When senseless acts of terrorism occur, a single message echoes throughout conversations and all-company emails alike: how could there be such evil in world?

This reaction puzzles me. When we experience an act of senseless-goodness, we bookmark it as an indication of innate morality and hope. However, when we experience an act of senseless-badness, on any scale, we militantly refute the assumption that it says something about our species. We’ll inevitably spend the next few weeks wondering how someone could have done something like this. Eventually, our murmurings will fizzle out, a year or so will pass, a similar attack will happen, and we’ll all immediately up-cycle the same ethical maxims, wondering “how could anyone have done something like this?!”
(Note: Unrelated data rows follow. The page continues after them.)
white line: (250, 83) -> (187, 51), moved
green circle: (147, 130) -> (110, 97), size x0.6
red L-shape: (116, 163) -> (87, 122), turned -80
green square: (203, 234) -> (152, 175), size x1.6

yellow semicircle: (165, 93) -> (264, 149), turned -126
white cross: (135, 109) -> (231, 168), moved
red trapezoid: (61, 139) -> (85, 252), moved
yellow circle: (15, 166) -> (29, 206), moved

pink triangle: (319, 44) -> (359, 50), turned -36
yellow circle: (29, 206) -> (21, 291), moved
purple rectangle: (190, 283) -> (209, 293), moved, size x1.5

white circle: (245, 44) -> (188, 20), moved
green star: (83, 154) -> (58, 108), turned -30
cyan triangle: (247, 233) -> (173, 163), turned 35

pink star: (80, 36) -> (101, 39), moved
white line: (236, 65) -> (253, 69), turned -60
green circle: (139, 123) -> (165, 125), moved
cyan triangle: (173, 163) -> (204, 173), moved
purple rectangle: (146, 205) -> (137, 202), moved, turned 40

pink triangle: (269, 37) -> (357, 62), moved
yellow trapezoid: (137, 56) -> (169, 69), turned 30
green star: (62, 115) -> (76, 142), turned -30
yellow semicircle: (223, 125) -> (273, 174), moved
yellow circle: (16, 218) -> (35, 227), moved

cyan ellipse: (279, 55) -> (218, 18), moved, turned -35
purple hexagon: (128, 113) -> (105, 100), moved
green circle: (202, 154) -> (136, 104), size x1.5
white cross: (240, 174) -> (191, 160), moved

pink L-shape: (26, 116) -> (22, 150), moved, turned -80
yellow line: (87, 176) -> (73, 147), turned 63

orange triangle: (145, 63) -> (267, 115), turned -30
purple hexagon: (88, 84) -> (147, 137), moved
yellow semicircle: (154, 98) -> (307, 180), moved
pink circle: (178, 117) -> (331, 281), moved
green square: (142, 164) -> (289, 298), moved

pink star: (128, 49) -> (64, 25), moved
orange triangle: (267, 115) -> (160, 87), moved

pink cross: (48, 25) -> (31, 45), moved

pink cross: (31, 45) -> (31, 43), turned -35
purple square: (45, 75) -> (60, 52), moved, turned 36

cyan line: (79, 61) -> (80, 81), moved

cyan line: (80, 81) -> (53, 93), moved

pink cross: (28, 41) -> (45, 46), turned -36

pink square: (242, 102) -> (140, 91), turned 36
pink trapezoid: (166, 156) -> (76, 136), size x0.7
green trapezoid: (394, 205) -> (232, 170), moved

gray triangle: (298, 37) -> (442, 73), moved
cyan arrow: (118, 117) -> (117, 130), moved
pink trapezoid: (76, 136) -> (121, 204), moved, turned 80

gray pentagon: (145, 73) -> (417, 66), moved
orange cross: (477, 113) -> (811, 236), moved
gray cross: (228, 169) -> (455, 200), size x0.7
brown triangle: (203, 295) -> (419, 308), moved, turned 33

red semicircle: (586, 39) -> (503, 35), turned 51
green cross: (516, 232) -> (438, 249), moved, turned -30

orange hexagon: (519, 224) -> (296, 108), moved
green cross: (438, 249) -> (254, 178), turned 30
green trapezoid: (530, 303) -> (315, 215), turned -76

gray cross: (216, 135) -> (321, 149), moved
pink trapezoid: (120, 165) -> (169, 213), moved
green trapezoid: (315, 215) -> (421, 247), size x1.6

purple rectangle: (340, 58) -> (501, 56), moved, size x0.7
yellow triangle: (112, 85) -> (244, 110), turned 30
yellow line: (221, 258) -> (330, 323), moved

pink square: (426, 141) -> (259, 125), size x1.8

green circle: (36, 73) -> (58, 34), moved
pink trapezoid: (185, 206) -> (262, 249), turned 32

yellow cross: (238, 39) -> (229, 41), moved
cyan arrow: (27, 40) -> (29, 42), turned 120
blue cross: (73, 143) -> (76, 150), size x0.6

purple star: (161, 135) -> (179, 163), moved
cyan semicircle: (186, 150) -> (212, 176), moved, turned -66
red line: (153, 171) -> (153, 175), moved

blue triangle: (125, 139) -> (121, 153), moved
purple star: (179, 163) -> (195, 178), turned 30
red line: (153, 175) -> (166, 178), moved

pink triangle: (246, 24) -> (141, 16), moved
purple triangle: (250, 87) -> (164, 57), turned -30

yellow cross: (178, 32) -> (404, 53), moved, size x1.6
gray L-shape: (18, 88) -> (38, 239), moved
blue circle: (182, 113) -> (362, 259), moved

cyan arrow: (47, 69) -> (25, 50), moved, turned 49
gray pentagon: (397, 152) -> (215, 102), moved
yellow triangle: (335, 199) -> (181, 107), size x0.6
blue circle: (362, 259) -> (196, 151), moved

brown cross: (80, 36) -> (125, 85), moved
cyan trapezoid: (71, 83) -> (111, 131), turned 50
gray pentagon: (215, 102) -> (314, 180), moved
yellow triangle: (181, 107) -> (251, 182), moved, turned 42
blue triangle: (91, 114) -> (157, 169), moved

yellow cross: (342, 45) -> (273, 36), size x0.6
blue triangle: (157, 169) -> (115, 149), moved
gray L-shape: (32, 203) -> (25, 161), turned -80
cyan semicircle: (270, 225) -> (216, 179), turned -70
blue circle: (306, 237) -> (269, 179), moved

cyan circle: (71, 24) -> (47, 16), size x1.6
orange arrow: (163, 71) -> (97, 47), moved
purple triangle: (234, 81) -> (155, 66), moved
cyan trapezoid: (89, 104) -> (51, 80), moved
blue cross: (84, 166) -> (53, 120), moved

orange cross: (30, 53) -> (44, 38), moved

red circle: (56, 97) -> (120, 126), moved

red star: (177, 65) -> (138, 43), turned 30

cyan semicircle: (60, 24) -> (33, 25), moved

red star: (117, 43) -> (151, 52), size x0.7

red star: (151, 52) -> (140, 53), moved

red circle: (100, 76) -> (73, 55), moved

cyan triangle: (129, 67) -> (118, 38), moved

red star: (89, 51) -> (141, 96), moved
It’s good that we cannot empathize. But I can’t shake the feeling that we are wrong to be so surprised. Regardless of a country’s political situation (I'm as frustrated as any of us), senselessly evil things have always happened (our postcolonial society can only be blamed for randomizing and de-institutionalizing terrorism), and I imagine I’m not the only one who’s tired of feeling like the world has gone to shit in the relentless wake of these events. I think I understand it now. The only thing paining us—the physically unaffected but politically present populous—apart from momentary sympathy pains from watching graphic videos, is our expectations. Having high moral standards is helpful for personal and philanthropic causes, but the assumption that nothing like this is going to happen again is only causing us grief.

Want to make the world a better place? Start loving people so relentlessly that no one’s mind has the chance to get confused or twisted enough to kill innocent people. And until we can ensure that everyone does so, if you want to make the world feel better, adjust your expectations.